**AVAILABLE DATA:**
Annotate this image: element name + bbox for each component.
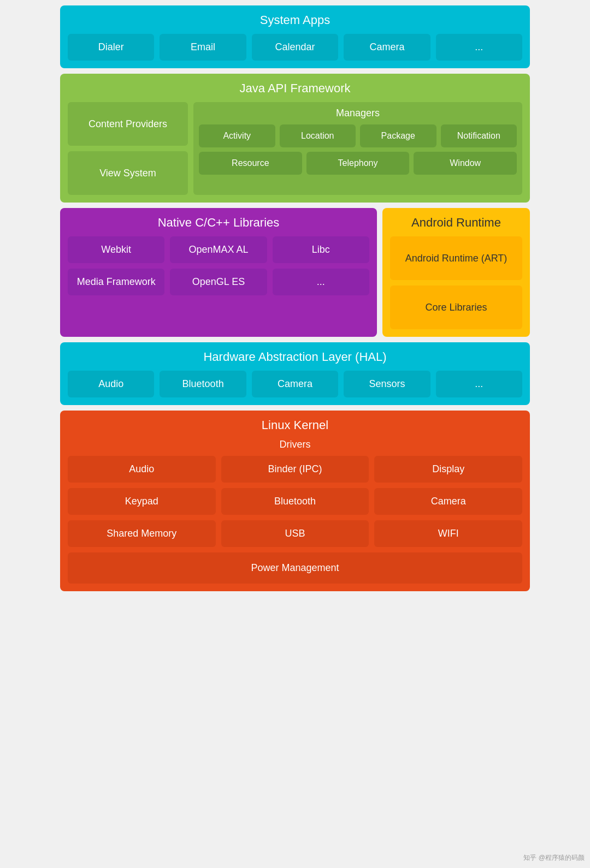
art-cell: Android Runtime (ART) xyxy=(390,236,522,280)
telephony-cell: Telephony xyxy=(306,152,410,175)
webkit-cell: Webkit xyxy=(68,236,164,263)
power-management-cell: Power Management xyxy=(68,552,522,584)
hal-sensors-cell: Sensors xyxy=(344,371,430,397)
android-runtime-layer: Android Runtime Android Runtime (ART) Co… xyxy=(382,208,530,337)
camera-cell: Camera xyxy=(344,34,430,61)
system-apps-row: Dialer Email Calendar Camera ... xyxy=(68,34,522,61)
calendar-cell: Calendar xyxy=(252,34,338,61)
content-providers-cell: Content Providers xyxy=(68,102,188,146)
hal-bluetooth-cell: Bluetooth xyxy=(160,371,246,397)
driver-bluetooth-cell: Bluetooth xyxy=(221,488,369,515)
drivers-grid: Audio Binder (IPC) Display Keypad Blueto… xyxy=(68,456,522,547)
managers-row2: Resource Telephony Window xyxy=(199,152,517,175)
email-cell: Email xyxy=(160,34,246,61)
driver-usb-cell: USB xyxy=(221,520,369,547)
location-cell: Location xyxy=(280,124,356,147)
linux-kernel-title: Linux Kernel xyxy=(68,418,522,432)
managers-row1: Activity Location Package Notification xyxy=(199,124,517,147)
driver-wifi-cell: WIFI xyxy=(374,520,522,547)
linux-kernel-layer: Linux Kernel Drivers Audio Binder (IPC) … xyxy=(60,411,530,591)
native-libs-title: Native C/C++ Libraries xyxy=(68,216,369,230)
hal-audio-cell: Audio xyxy=(68,371,154,397)
system-apps-title: System Apps xyxy=(68,13,522,27)
java-api-title: Java API Framework xyxy=(68,81,522,96)
java-api-inner: Content Providers View System Managers A… xyxy=(68,102,522,195)
driver-shared-memory-cell: Shared Memory xyxy=(68,520,216,547)
resource-cell: Resource xyxy=(199,152,302,175)
hal-title: Hardware Abstraction Layer (HAL) xyxy=(68,350,522,364)
hal-row: Audio Bluetooth Camera Sensors ... xyxy=(68,371,522,397)
android-runtime-title: Android Runtime xyxy=(390,216,522,230)
driver-keypad-cell: Keypad xyxy=(68,488,216,515)
window-cell: Window xyxy=(414,152,517,175)
media-framework-cell: Media Framework xyxy=(68,269,164,295)
core-libraries-cell: Core Libraries xyxy=(390,286,522,329)
driver-display-cell: Display xyxy=(374,456,522,483)
dialer-cell: Dialer xyxy=(68,34,154,61)
driver-camera-cell: Camera xyxy=(374,488,522,515)
system-apps-layer: System Apps Dialer Email Calendar Camera… xyxy=(60,5,530,68)
drivers-title: Drivers xyxy=(68,439,522,450)
managers-section: Managers Activity Location Package Notif… xyxy=(193,102,522,195)
managers-title: Managers xyxy=(199,108,517,119)
notification-cell: Notification xyxy=(441,124,517,147)
native-more-cell: ... xyxy=(273,269,369,295)
package-cell: Package xyxy=(360,124,436,147)
view-system-cell: View System xyxy=(68,151,188,195)
native-libs-layer: Native C/C++ Libraries Webkit OpenMAX AL… xyxy=(60,208,377,337)
native-libs-grid: Webkit OpenMAX AL Libc Media Framework O… xyxy=(68,236,369,295)
hal-layer: Hardware Abstraction Layer (HAL) Audio B… xyxy=(60,342,530,405)
opengl-cell: OpenGL ES xyxy=(170,269,267,295)
hal-camera-cell: Camera xyxy=(252,371,338,397)
native-runtime-row: Native C/C++ Libraries Webkit OpenMAX AL… xyxy=(60,208,530,337)
java-api-left: Content Providers View System xyxy=(68,102,188,195)
activity-cell: Activity xyxy=(199,124,275,147)
hal-more-cell: ... xyxy=(436,371,522,397)
java-api-layer: Java API Framework Content Providers Vie… xyxy=(60,74,530,203)
libc-cell: Libc xyxy=(273,236,369,263)
driver-binder-cell: Binder (IPC) xyxy=(221,456,369,483)
openmax-cell: OpenMAX AL xyxy=(170,236,267,263)
more-cell: ... xyxy=(436,34,522,61)
driver-audio-cell: Audio xyxy=(68,456,216,483)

**WHAT IS BEING ASKED:**
Reproduce each line of the records exactly, and omit every picture.

**OUTPUT OF THE EXERCISE:**
Annotate this image: element name + bbox for each component.
art-cell: Android Runtime (ART) xyxy=(390,236,522,280)
telephony-cell: Telephony xyxy=(306,152,410,175)
webkit-cell: Webkit xyxy=(68,236,164,263)
power-management-cell: Power Management xyxy=(68,552,522,584)
hal-sensors-cell: Sensors xyxy=(344,371,430,397)
android-runtime-layer: Android Runtime Android Runtime (ART) Co… xyxy=(382,208,530,337)
camera-cell: Camera xyxy=(344,34,430,61)
system-apps-row: Dialer Email Calendar Camera ... xyxy=(68,34,522,61)
calendar-cell: Calendar xyxy=(252,34,338,61)
content-providers-cell: Content Providers xyxy=(68,102,188,146)
hal-bluetooth-cell: Bluetooth xyxy=(160,371,246,397)
driver-bluetooth-cell: Bluetooth xyxy=(221,488,369,515)
drivers-grid: Audio Binder (IPC) Display Keypad Blueto… xyxy=(68,456,522,547)
managers-row2: Resource Telephony Window xyxy=(199,152,517,175)
email-cell: Email xyxy=(160,34,246,61)
driver-usb-cell: USB xyxy=(221,520,369,547)
location-cell: Location xyxy=(280,124,356,147)
linux-kernel-title: Linux Kernel xyxy=(68,418,522,432)
managers-row1: Activity Location Package Notification xyxy=(199,124,517,147)
driver-wifi-cell: WIFI xyxy=(374,520,522,547)
linux-kernel-layer: Linux Kernel Drivers Audio Binder (IPC) … xyxy=(60,411,530,591)
native-libs-title: Native C/C++ Libraries xyxy=(68,216,369,230)
hal-audio-cell: Audio xyxy=(68,371,154,397)
system-apps-title: System Apps xyxy=(68,13,522,27)
java-api-title: Java API Framework xyxy=(68,81,522,96)
java-api-inner: Content Providers View System Managers A… xyxy=(68,102,522,195)
driver-shared-memory-cell: Shared Memory xyxy=(68,520,216,547)
resource-cell: Resource xyxy=(199,152,302,175)
hal-title: Hardware Abstraction Layer (HAL) xyxy=(68,350,522,364)
hal-row: Audio Bluetooth Camera Sensors ... xyxy=(68,371,522,397)
android-runtime-title: Android Runtime xyxy=(390,216,522,230)
driver-keypad-cell: Keypad xyxy=(68,488,216,515)
window-cell: Window xyxy=(414,152,517,175)
media-framework-cell: Media Framework xyxy=(68,269,164,295)
core-libraries-cell: Core Libraries xyxy=(390,286,522,329)
driver-display-cell: Display xyxy=(374,456,522,483)
dialer-cell: Dialer xyxy=(68,34,154,61)
driver-camera-cell: Camera xyxy=(374,488,522,515)
system-apps-layer: System Apps Dialer Email Calendar Camera… xyxy=(60,5,530,68)
drivers-title: Drivers xyxy=(68,439,522,450)
managers-section: Managers Activity Location Package Notif… xyxy=(193,102,522,195)
managers-title: Managers xyxy=(199,108,517,119)
notification-cell: Notification xyxy=(441,124,517,147)
native-more-cell: ... xyxy=(273,269,369,295)
package-cell: Package xyxy=(360,124,436,147)
view-system-cell: View System xyxy=(68,151,188,195)
native-libs-layer: Native C/C++ Libraries Webkit OpenMAX AL… xyxy=(60,208,377,337)
native-libs-grid: Webkit OpenMAX AL Libc Media Framework O… xyxy=(68,236,369,295)
hal-layer: Hardware Abstraction Layer (HAL) Audio B… xyxy=(60,342,530,405)
opengl-cell: OpenGL ES xyxy=(170,269,267,295)
hal-camera-cell: Camera xyxy=(252,371,338,397)
native-runtime-row: Native C/C++ Libraries Webkit OpenMAX AL… xyxy=(60,208,530,337)
java-api-left: Content Providers View System xyxy=(68,102,188,195)
activity-cell: Activity xyxy=(199,124,275,147)
hal-more-cell: ... xyxy=(436,371,522,397)
java-api-layer: Java API Framework Content Providers Vie… xyxy=(60,74,530,203)
libc-cell: Libc xyxy=(273,236,369,263)
driver-binder-cell: Binder (IPC) xyxy=(221,456,369,483)
openmax-cell: OpenMAX AL xyxy=(170,236,267,263)
more-cell: ... xyxy=(436,34,522,61)
driver-audio-cell: Audio xyxy=(68,456,216,483)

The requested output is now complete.